“Imagination and fiction make up more than three quarters of our real life.” – Simone Weil
Somehow I always find myself living with people who are crazy about movies. Maybe not crazy crazy, but you sha get the point.
They would sit down, watching series after series, standalone after standalone, while I stared at them in half disgust and half wonder at how they could enjoy a movie that was not animé so much.
I have gone through a Pride and Prejudice lover, and then to a GOT lover and then to a Queen of Tears lover — the only good thing that came out of living with the last one was Terius Behind Me.
Now I am stuck with a person that loves movies like Love in Every Word.
I admit that not all the movies she watch end up being as bad as I imagined them to be.
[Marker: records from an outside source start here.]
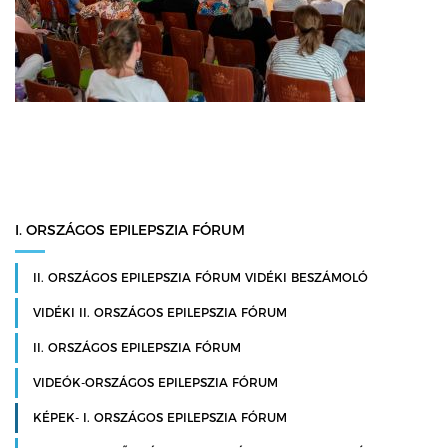
I. ORSZÁGOS EPILEPSZIA FÓRUM
II. ORSZÁGOS EPILEPSZIA FÓRUM VIDÉKI BESZÁMOLÓ
VIDÉKI II. ORSZÁGOS EPILEPSZIA FÓRUM
II. ORSZÁGOS EPILEPSZIA FÓRUM
VIDEÓK-ORSZÁGOS EPILEPSZIA FÓRUM
KÉPEK- I. ORSZÁGOS EPILEPSZIA FÓRUM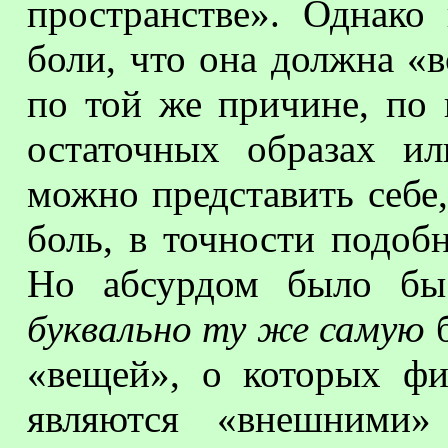
пространстве». Однако
боли, что она должна «в
по той же причине, по 
остаточных образах и
можно представить себе
боль, в точности подоб
Но абсурдом было бы 
буквально ту же самую
б
«вещей», о которых ф
являются «внешними»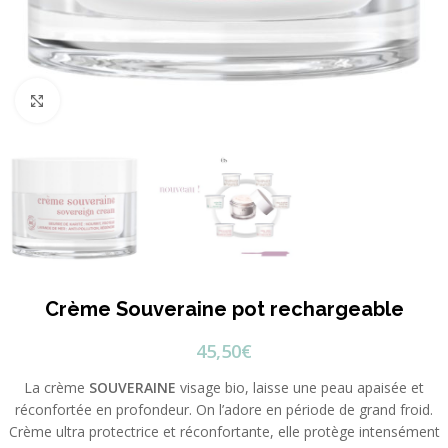
Cliquez pour agrandir
Crème Souveraine pot rechargeable
45,50
€
La crème
SOUVERAINE
visage bio, laisse une peau apaisée et
réconfortée en profondeur. On l’adore en période de grand froid.
Crème ultra protectrice et réconfortante, elle protège intensément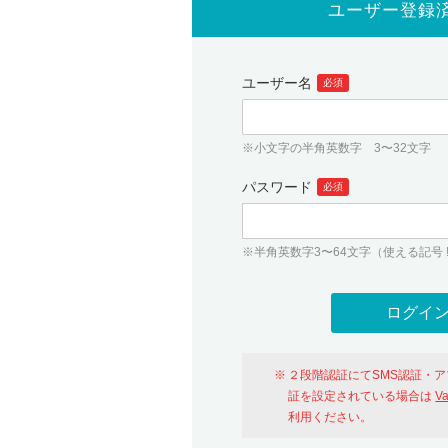
ユーザー登録
ユーザー名
必須
※小文字の半角英数字 3〜32文字
パスワード
必須
※半角英数字3〜64文字（使える記号 ! # $ %
２段階認証にてSMS認証・
証を設定されている場合は
V
利用ください。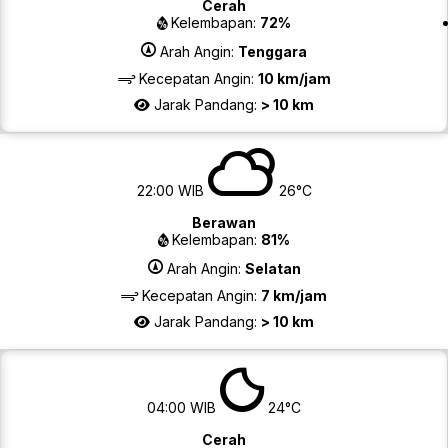
Cerah
Kelembapan:
72%
Arah Angin:
Tenggara
Kecepatan Angin:
10 km/jam
Jarak Pandang:
> 10 km
22:00 WIB
26°C
Berawan
Kelembapan:
81%
Arah Angin:
Selatan
Kecepatan Angin:
7 km/jam
Jarak Pandang:
> 10 km
04:00 WIB
24°C
Cerah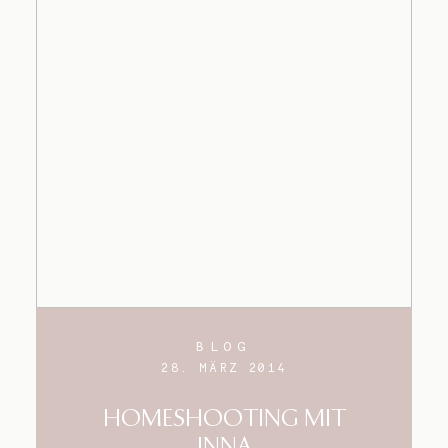
BLOG
28. MÄRZ 2014
HOMESHOOTING MIT
INNA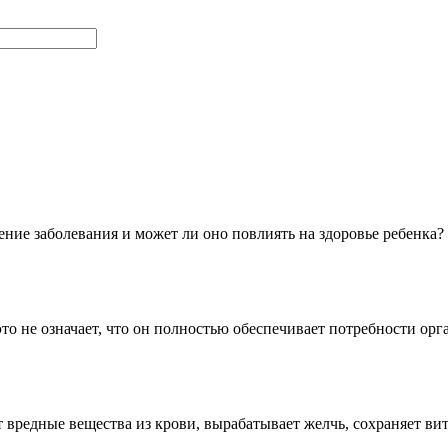
ение заболевания и может ли оно повлиять на здоровье ребенка
это не означает, что он полностью обеспечивает потребности ор
 вредные вещества из крови, вырабатывает желчь, сохраняет 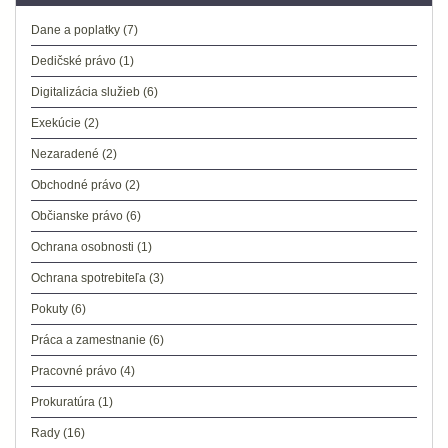
Dane a poplatky
(7)
Dedičské právo
(1)
Digitalizácia služieb
(6)
Exekúcie
(2)
Nezaradené
(2)
Obchodné právo
(2)
Občianske právo
(6)
Ochrana osobnosti
(1)
Ochrana spotrebiteľa
(3)
Pokuty
(6)
Práca a zamestnanie
(6)
Pracovné právo
(4)
Prokuratúra
(1)
Rady
(16)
However, I noticed that all the movies she watched possessed the dramatic flair that often characterize the Nollywood industry

A man finding out that none of his children are his.
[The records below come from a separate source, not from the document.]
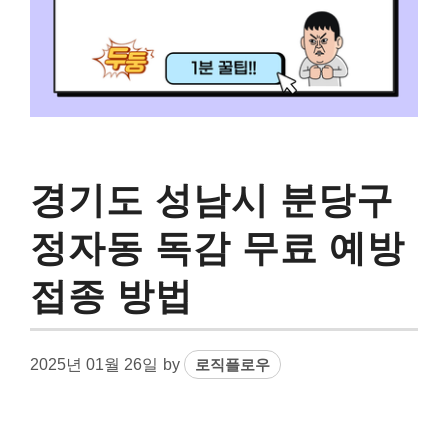
경기도 성남시 분당구
정자동 독감 무료 예방
접종 방법
2025년 01월 26일
by
로직플로우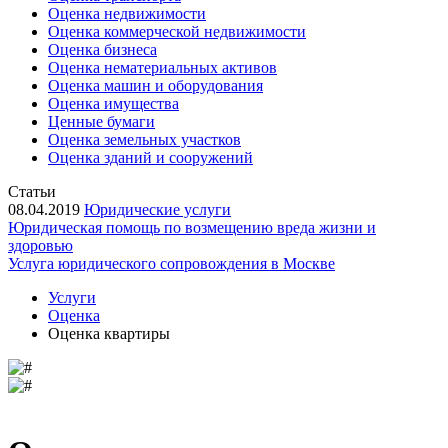
Оценка недвижимости
Оценка коммерческой недвижимости
Оценка бизнеса
Оценка нематериальных активов
Оценка машин и оборудования
Оценка имущества
Ценные бумаги
Оценка земельных участков
Оценка зданий и сооружений
Статьи
08.04.2019
Юридические услуги
Юридическая помощь по возмещению вреда жизни и
здоровью
Услуга юридического сопровождения в Москве
Услуги
Оценка
Оценка квартиры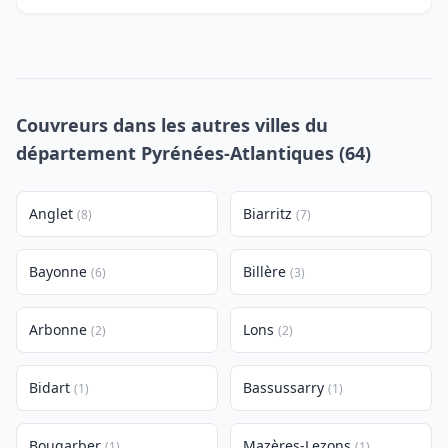
Couvreurs dans les autres villes du
département Pyrénées-Atlantiques (64)
Anglet
Biarritz
(8)
(7)
Bayonne
Billère
(6)
(3)
Arbonne
Lons
(2)
(2)
Bidart
Bassussarry
(1)
(1)
Bougarber
Mazères-Lezons
(1)
(1)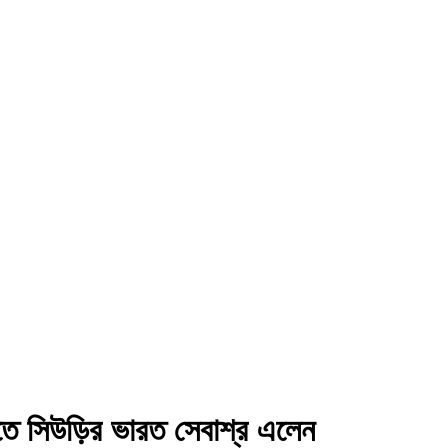
ি করতে সিউড়ির ভারত সেবাশ্র এলেন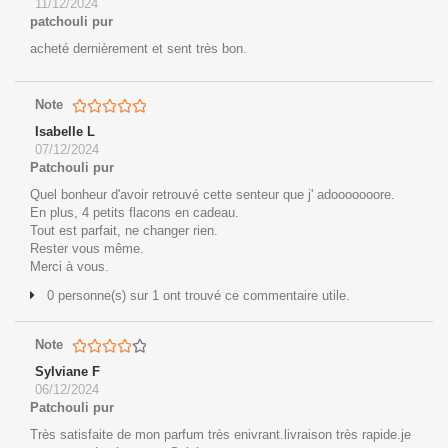
11/12/2024
patchouli pur
acheté dernièrement et sent très bon.
Note
Isabelle L
07/12/2024
Patchouli pur
Quel bonheur d'avoir retrouvé cette senteur que j' adooooooore.
En plus, 4 petits flacons en cadeau.
Tout est parfait, ne changer rien.
Rester vous même.
Merci à vous.
0 personne(s) sur 1 ont trouvé ce commentaire utile.
Note
Sylviane F
06/12/2024
Patchouli pur
Très satisfaite de mon parfum très enivrant.livraison très rapide.je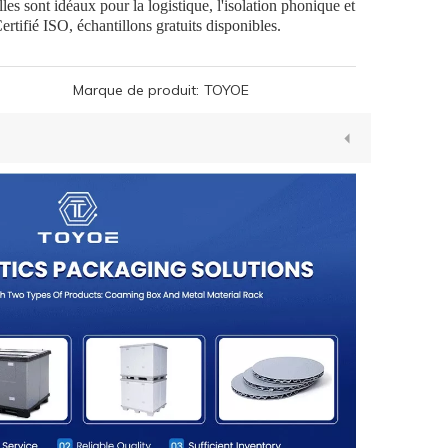
es sont idéaux pour la logistique, l'isolation phonique et
ertifié ISO, échantillons gratuits disponibles.
Marque de produit:
TOYOE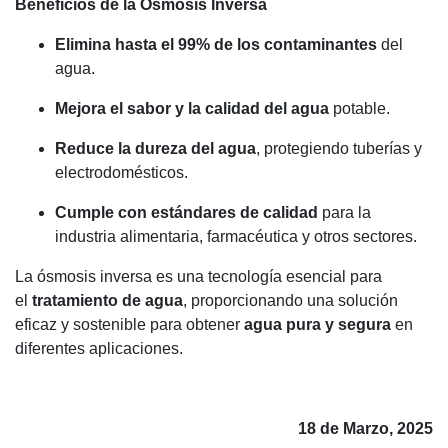
Beneficios de la Ósmosis Inversa
Elimina hasta el 99% de los contaminantes
del
agua.
Mejora el sabor y la calidad del agua
potable.
Reduce la dureza del agua
, protegiendo tuberías y
electrodomésticos.
Cumple con estándares de calidad
para la
industria alimentaria, farmacéutica y otros sectores.
La ósmosis inversa es una tecnología esencial para
el
tratamiento de agua
, proporcionando una solución
eficaz y sostenible para obtener
agua pura y segura
en
diferentes aplicaciones.
18 de Marzo, 2025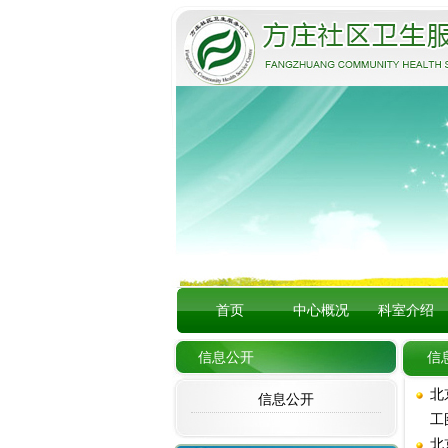
首页
中心概况
科室介绍
信息公开
信
北
信息公开
工
北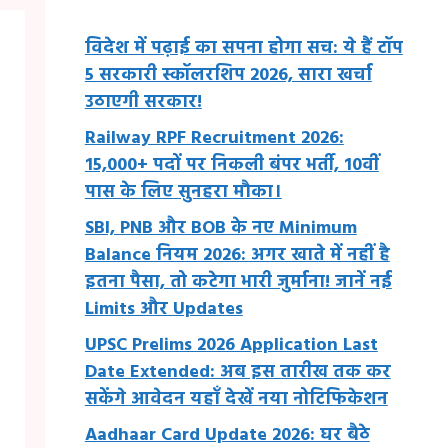
विदेश में पढ़ाई का सपना होगा सच: ये हैं टॉप
5 सरकारी स्कॉलरशिप 2026, सारा खर्चा
उठाएगी सरकार!
Railway RPF Recruitment 2026:
15,000+ पदों पर निकली बंपर भर्ती, 10वीं
पास के लिए सुनहरा मौका।
SBI, PNB और BOB के नए Minimum
Balance नियम 2026: अगर खाते में नहीं है
इतना पैसा, तो कटेगा भारी जुर्माना! जानें नई
Limits और Updates
UPSC Prelims 2026 Application Last
Date Extended: अब इस तारीख तक कर
सकेंगे आवेदन यहाँ देखें नया नोटिफिकेशन
Aadhaar Card Update 2026: घर बैठे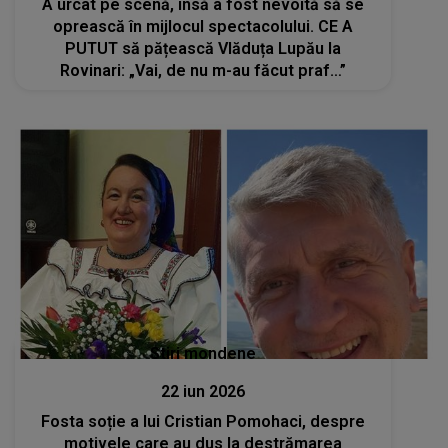
A urcat pe scenă, însă a fost nevoită să se
oprească în mijlocul spectacolului. CE A
PUTUT să pățească Vlăduța Lupău la
Rovinari: „Vai, de nu m-au făcut praf…”
Stiri mondene
22 iun 2026
Fosta soție a lui Cristian Pomohaci, despre
motivele care au dus la destrămarea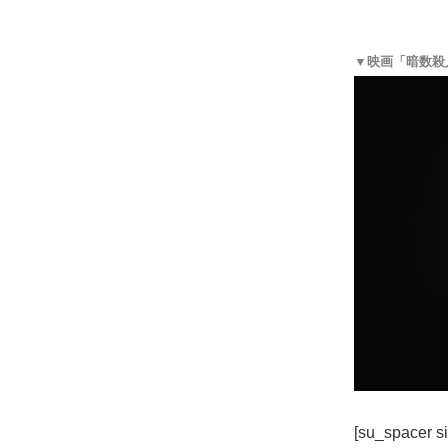
▼映画「暗数殺
[su_spacer s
A lady being dumped by her boyfriend two days to the day to meet her parents and now she has to hire a boyfriend.
A lady finding love with the guy that accused her of stealing his phone and as a result made her lose her job.
Sometimes I watch with my ears. Sometimes I block my ears, and the reason is simple.
In a bid to tell realistic stories, they often tell of broken stories. I’m talking about stories where the wife discovers that her husband has been cheating on her for five years or the one where the husband learns that none of his children actually belong to him or the one where the husband and wife engage in verbal fisticuffs almost everyday or the one where mother-in-law is giving the lady trouble.
On one hand, the industry tells you that you can find true love and on the other hand, their “realistic” depiction of this love often leaves much to be desired.
So the viewer is hoping for her fairytale while she is crippled with fear of what such experience in that fairytale would be.
She is hoping to find a man that would sweep in and sweep her off her feet while praying to God every night for the man to be faithful to her when he comes.

There is desire and there is fear.
And where there is fear, self-fulfilling prophecy is right at its heel.
Fear gives the devil a foothold. Fear chokes our faith and stops our prayers from getting answered. Fear makes us become exactly what we fear.
So the Bible says to guard our hearts with all diligence because it’s from there the issue of life flows.
In other words, if you want your life to be right, make your heart right.
It often sounds over the top to say things like, “I don’t watch movies where there’s domestic abuse in it” or “I don’t read books that has divorce in it.”
But like a very wise man once said, “the heart does not know the difference between fiction and nonfiction.